8. speak kind words. we were friends with a couple that whenever he turned his back, she was saying awful things about him. it was super awkward for us, and made us wonder how that worked for them… he was constantly saying how amazing she was, gorgeous, talented, and such a hard worker… she was always telling us what he can’t do, what he doesn’t do for her… it was heartbreaking. i love hearing from my husband’s co-workers what they have “heard about me”. i know he speaks well of me. and when i am with the girls, i usually can’t chime in and say “oh i know, my husband totally does that!” partly because he usually doesn’t “do that”, whatever it is, and partly because i know he never says things negative about me, even in jest**.
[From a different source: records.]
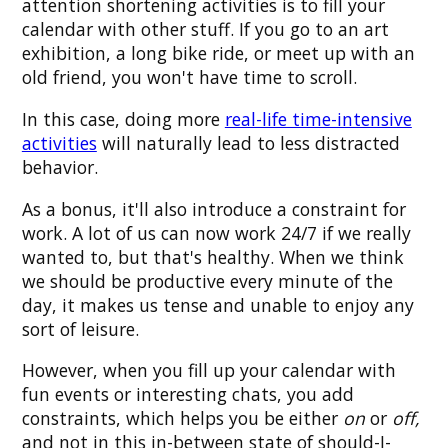
attention shortening activities is to fill your
calendar with other stuff. If you go to an art
exhibition, a long bike ride, or meet up with an
old friend, you won't have time to scroll.
In this case, doing more
real-life time-intensive
activities
will naturally lead to less distracted
behavior.
As a bonus, it'll also introduce a constraint for
work. A lot of us can now work 24/7 if we really
wanted to, but that's healthy. When we think
we should be productive every minute of the
day, it makes us tense and unable to enjoy any
sort of leisure.
However, when you fill up your calendar with
fun events or interesting chats, you add
constraints, which helps you be either
on
or
off,
and not in this in-between state of should-I-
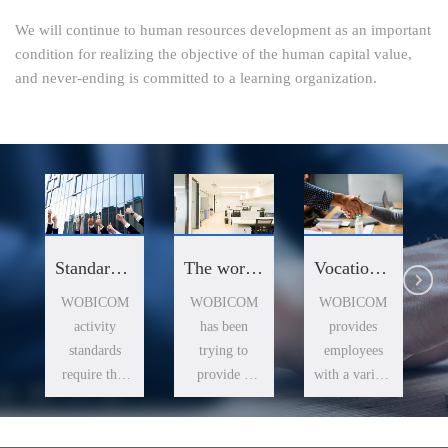
We will continue to human resources development as an important
condition for realizing the objective of the human capital value,
and never-ending is committed to a learning organization.
The work environment
Standards of business conduct
Vocational training
WOBICOM
WOBICOM
WOBICOM
has been
activity
provides
trying to
standards
employees
provide a
require that
with a variety
comfortable
the company
of training
office
all staff to
resources,
environment
maintain high
and help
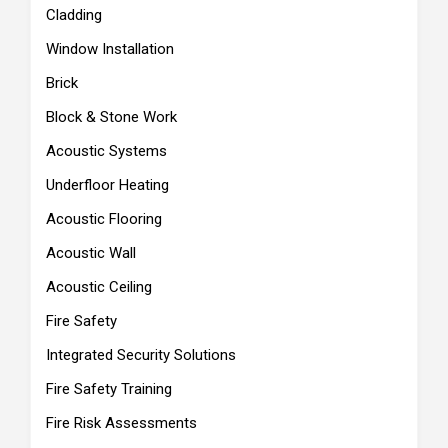
Cladding
Window Installation
Brick
Block & Stone Work
Acoustic Systems
Underfloor Heating
Acoustic Flooring
Acoustic Wall
Acoustic Ceiling
Fire Safety
Integrated Security Solutions
Fire Safety Training
Fire Risk Assessments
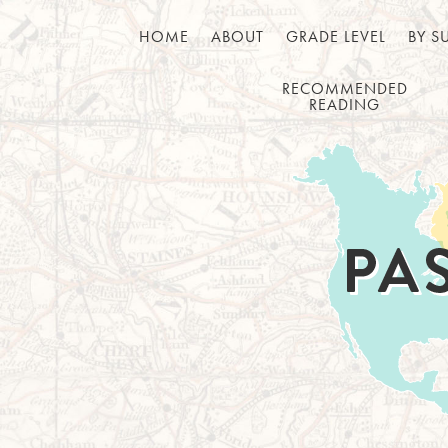
HOME
ABOUT
GRADE LEVEL
BY S
RECOMMENDED
READING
9. brag don’t rag. without fail, every time we have a girls’ night and the girls and i are up laughing about who knows what… it always comes back to “men always…” or “mine does that too!” we laugh a bit about the silly things they say or do, but in reality, mine doesn’t. my husband has never once said the words, “gosh, i wish you could actually clean the house!” and he’s never once said, “so what did you do all day??” he respects my role here at home. and he knows it’s hard. {besides that i am constantly reminding him it is…} he knows that it is nearly impossible to do it all and chooses to come home and help rather than say anything negative. smart choice, by the way. {see #5} whenever he begins a thought with “can i just say something…?” i am always bracing myself, sure it will be the time he tells me to get my act together and be better and clean the freakin house and don’t look so nasty when i get home please!… but it is ALWAYS to tell me how great of a mom he thinks i am. when he treats me like a 10, i feel like one. and it makes me try harder at all those things anyway…. {and it goes both ways, obviously.}

10. planned dates. i know you’ve heard this one, but now, more than ever, we are learning this is vital. a planned outing, actually without kids, and some time to not just talk about kids, is necessary. necessary because remember #1? he needs a girlfriend. he doesn’t have a girlfriend if you’re not dating! so get a sitter if you have to, call and ask him out {or send an evite}, but go on a real, “i have a plan and i know where i am going to take you tonight” date. there, i said it. and yes, i know it’s easier said than done…

**note: this probably sounds like i have a better husband than you. and yeah, i probably do. sorry about that…

what works for you? any more secret tips/advice you LOVE??

5 comments on 10 easy ways to have a marriage that rocks

  1. noreply@blogger.com'
    Rachelle Sharar
    May 2, 2014 at 9:24 am (3 months ago)

    I hate that you got picked on by people with other views on faith. I live with an atheist and he knows how to respect other peoples opinions and to be open to what people have to say without being rude if he disagrees. I hope that these people don't leave you with a bad taste for all atheists. I promise they are not ALL rude/mean people. Loving your blog. Very good advice. Thank you!

    Reply
  2. noreply@blogger.com'
    2Q37 Deletion Syndrome
    May 2, 2014 at 10:09 pm (3 months ago)

    I love this! I'm going to send it to my husband and classic last line!!! :)

    Reply
  3. 500nl@gmail.com'
    becca
    May 28, 2014 at 1:46 pm (2 months ago)

    Here’s an idea, stop being a naggy bossy mom all day to your child as well.

    Reply
    • Meg
      May 29, 2014 at 8:32 am (2 months ago)

      Is that directed at ME? I’m confused…

      Reply
  4. braydenscullin@aol.com'
    Neudesic.Zendesk.Com
    July 8, 2014 at 6:58 am (2 weeks ago)

    Its like you read my mind! You appear to know a lot about this, like you wrote the book in it or something.

    I think that you can do with some pics to drive the message home a little
    bit, but other than that, this is fantastic blog.
    A great read. I will certainly be back.